Dia mengaku telah berkomunikasi dengan beberapa pengelola gudang tembakau di Jember, namun menurutnya ada keterbatasan yang tidak bisa ditembus yakni urusan dapur perusahaan.

“Prinsip ekonomi itu tidak bisa kami tembus, ya apabila stok melimpah melebihi angka permintaan maka harga akan menurun, begitu sebaliknya. Itu sudah dapurnya perusahaan. Namun kami meminta agar perusahaan rokok yang ada di Jember supaya mengoptimalkan penyerapan tembakau dari petani, termasuk lebih terbuka mengenai informasi berapa kebutuhan tembakau tahun depan, minimal kepada para mitranya sendiri,” jelas Candra.

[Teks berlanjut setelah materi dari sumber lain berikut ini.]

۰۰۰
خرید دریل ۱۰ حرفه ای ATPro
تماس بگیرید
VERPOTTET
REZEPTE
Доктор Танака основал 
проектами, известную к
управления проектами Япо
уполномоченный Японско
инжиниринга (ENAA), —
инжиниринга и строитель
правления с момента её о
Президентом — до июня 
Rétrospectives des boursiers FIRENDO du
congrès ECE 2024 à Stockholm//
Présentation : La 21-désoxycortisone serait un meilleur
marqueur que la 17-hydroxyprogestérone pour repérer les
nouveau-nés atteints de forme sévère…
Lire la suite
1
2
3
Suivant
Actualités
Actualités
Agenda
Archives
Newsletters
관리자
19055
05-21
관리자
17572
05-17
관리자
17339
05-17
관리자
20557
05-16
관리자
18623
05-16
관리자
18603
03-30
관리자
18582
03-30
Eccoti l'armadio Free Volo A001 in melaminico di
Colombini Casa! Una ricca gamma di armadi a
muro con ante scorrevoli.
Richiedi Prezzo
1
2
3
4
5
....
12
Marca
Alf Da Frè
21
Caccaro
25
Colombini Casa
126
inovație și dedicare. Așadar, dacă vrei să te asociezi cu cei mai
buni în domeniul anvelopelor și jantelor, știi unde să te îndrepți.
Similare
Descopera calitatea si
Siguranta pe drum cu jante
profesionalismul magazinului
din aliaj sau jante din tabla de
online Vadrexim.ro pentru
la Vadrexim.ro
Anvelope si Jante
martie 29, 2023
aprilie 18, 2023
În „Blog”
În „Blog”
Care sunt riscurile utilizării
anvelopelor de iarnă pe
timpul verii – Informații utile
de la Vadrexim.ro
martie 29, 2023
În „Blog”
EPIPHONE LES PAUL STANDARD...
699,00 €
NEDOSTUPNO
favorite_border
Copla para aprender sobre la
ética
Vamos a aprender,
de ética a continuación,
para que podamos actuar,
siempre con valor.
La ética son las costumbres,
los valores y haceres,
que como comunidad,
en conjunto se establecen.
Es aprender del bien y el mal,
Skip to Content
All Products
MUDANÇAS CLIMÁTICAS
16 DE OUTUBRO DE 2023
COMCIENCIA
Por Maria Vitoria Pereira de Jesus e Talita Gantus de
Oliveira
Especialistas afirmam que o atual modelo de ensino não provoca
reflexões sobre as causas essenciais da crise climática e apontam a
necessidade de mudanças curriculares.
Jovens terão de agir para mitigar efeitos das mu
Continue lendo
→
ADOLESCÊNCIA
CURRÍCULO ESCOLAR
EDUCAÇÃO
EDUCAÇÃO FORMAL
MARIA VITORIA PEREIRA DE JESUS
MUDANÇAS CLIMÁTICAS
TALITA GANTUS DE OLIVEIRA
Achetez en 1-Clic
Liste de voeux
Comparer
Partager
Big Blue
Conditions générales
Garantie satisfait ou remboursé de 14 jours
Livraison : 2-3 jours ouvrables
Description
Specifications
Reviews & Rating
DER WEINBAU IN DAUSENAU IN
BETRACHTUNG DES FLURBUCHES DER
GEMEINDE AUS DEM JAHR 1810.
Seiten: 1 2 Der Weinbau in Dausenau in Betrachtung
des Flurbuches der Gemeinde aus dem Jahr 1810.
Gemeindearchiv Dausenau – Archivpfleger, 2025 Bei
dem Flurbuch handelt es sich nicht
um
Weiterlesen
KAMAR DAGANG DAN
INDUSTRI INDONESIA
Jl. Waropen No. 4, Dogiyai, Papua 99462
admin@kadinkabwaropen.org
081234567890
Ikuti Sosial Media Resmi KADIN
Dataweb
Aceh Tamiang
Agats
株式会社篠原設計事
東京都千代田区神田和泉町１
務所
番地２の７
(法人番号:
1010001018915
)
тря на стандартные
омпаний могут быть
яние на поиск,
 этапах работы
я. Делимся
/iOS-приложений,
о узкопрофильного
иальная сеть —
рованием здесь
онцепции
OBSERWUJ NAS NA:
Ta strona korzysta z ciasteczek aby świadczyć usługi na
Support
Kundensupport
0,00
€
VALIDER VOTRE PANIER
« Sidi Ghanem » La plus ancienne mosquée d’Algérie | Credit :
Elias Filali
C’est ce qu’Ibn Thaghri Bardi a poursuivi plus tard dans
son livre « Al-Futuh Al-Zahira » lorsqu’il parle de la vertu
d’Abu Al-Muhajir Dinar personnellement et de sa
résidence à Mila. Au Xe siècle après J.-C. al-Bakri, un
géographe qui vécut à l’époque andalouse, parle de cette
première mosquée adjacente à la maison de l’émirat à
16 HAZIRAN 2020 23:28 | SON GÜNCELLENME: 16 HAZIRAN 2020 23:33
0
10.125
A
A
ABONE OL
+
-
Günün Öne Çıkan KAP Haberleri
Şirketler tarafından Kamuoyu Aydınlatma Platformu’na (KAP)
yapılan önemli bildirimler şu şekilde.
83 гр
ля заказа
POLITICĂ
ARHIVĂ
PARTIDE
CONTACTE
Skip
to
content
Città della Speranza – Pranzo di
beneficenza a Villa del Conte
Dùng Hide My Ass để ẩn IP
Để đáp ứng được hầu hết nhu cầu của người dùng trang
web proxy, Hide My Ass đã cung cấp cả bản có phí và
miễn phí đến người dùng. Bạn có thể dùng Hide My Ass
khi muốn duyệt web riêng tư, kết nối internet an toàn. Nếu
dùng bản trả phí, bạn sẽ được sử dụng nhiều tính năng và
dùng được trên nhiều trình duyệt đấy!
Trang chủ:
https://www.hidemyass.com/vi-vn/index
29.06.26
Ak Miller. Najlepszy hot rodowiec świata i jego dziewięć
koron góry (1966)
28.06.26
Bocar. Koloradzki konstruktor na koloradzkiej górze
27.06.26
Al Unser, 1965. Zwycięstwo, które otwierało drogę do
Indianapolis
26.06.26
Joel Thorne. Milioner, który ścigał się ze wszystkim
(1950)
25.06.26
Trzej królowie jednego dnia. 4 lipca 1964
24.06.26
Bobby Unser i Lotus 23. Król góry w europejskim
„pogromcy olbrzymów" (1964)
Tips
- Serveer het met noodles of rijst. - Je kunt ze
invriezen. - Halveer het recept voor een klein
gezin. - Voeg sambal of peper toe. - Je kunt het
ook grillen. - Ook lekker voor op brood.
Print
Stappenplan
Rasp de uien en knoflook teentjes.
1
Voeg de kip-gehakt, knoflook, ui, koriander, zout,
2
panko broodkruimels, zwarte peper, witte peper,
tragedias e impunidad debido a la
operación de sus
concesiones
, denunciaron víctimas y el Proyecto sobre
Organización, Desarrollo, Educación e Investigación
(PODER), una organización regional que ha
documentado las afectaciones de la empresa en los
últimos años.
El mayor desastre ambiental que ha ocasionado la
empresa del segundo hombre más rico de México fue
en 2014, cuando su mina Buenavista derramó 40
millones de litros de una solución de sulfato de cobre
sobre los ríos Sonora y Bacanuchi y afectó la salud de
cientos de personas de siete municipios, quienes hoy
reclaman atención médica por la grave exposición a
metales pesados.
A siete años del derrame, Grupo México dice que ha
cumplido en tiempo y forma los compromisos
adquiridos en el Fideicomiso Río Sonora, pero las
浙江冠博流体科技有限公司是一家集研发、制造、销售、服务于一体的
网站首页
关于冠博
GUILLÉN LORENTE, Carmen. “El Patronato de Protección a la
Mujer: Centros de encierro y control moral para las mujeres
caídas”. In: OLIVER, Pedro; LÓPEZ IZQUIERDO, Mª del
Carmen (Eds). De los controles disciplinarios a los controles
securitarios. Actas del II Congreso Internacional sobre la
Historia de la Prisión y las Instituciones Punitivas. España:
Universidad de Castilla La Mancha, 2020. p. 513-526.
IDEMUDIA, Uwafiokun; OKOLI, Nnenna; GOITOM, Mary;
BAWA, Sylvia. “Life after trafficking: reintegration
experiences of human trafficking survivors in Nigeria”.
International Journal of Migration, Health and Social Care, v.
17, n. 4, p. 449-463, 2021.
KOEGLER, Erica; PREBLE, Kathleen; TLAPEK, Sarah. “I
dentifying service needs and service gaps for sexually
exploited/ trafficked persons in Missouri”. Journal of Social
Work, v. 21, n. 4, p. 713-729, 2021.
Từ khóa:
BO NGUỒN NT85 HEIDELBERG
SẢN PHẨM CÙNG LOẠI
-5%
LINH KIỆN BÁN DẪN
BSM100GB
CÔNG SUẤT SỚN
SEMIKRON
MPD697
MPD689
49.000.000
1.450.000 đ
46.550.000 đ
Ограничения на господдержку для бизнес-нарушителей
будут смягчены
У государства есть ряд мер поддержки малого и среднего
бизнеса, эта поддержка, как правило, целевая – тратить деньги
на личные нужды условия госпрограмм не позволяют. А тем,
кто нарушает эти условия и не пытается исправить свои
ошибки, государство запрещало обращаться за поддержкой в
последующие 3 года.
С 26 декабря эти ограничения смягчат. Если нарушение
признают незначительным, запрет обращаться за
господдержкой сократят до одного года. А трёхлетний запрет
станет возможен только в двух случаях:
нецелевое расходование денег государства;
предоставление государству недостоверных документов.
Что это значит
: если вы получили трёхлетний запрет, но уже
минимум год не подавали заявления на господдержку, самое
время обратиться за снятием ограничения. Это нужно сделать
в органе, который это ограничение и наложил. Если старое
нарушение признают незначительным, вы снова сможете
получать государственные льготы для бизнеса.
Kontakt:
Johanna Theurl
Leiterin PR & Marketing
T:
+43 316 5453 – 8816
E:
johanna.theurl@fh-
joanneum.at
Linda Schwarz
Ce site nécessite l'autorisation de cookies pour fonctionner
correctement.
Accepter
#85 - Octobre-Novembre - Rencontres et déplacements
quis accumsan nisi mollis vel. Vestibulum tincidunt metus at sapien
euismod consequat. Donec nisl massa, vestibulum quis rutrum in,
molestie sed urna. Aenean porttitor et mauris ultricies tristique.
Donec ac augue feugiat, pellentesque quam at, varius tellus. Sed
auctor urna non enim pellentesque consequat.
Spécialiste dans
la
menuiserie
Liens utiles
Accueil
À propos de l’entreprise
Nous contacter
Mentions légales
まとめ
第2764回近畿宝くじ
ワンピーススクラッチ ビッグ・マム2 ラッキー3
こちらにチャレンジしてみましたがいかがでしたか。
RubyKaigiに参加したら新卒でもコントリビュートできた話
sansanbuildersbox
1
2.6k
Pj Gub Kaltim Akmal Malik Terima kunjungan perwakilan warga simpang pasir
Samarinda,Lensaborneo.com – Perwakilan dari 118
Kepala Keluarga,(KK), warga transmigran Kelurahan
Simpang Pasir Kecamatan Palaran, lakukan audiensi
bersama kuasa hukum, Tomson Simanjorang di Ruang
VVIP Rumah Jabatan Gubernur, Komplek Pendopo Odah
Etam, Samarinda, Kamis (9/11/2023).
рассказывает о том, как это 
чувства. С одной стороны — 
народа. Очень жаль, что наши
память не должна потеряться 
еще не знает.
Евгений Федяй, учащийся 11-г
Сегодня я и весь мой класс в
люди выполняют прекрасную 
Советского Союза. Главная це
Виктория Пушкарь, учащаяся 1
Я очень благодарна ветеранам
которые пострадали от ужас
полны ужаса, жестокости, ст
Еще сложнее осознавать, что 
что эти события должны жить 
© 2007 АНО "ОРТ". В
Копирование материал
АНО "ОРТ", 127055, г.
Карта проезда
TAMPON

Candra juga menyinggung regulasi mengenai pengusahaan tembakau di Jember yang menurutnya sudah ‘usang’, dan harus segera direvisi.

Regulasi yang dimaksud adalah Perda nomor 7 tahun 2003 tentang Pengusahaan Tembakau di Jember.

“Perda tersebut sudah tidak relevan dengan kondisi saat ini, yang mengakibatkan tidak adanya Komisi Urusan Tembakau Jember (KUTJ) yang berfungsi sebagai jembatan antara pemerintah, pengusaha dan petani tembakau,” lanjutnya.

Untuk itu, Candra mendorong Pemkab Jember agar segera menyusun revisi Perda pengusahaan tembakau tersebut.

“Di beberapa daerah lainnya, Komisi Urusan Tembakau telah berjalan dengan baik, sehingga tidak putus komunikasi. Sehingga hal-hal yang menyangkut pertembakauan, sejak proses penanaman, pemupukan hingga berapa jumlah luasan lahannya yang dibutuhkan perusahaan, termasuk juga berapa nanti prediksi harganya itu sudah terkomunikasikan dengan baik, sehingga petani punya pandangan, kira-kira tahun depan mau tanam tembakau atau tidak,” pungkasnya.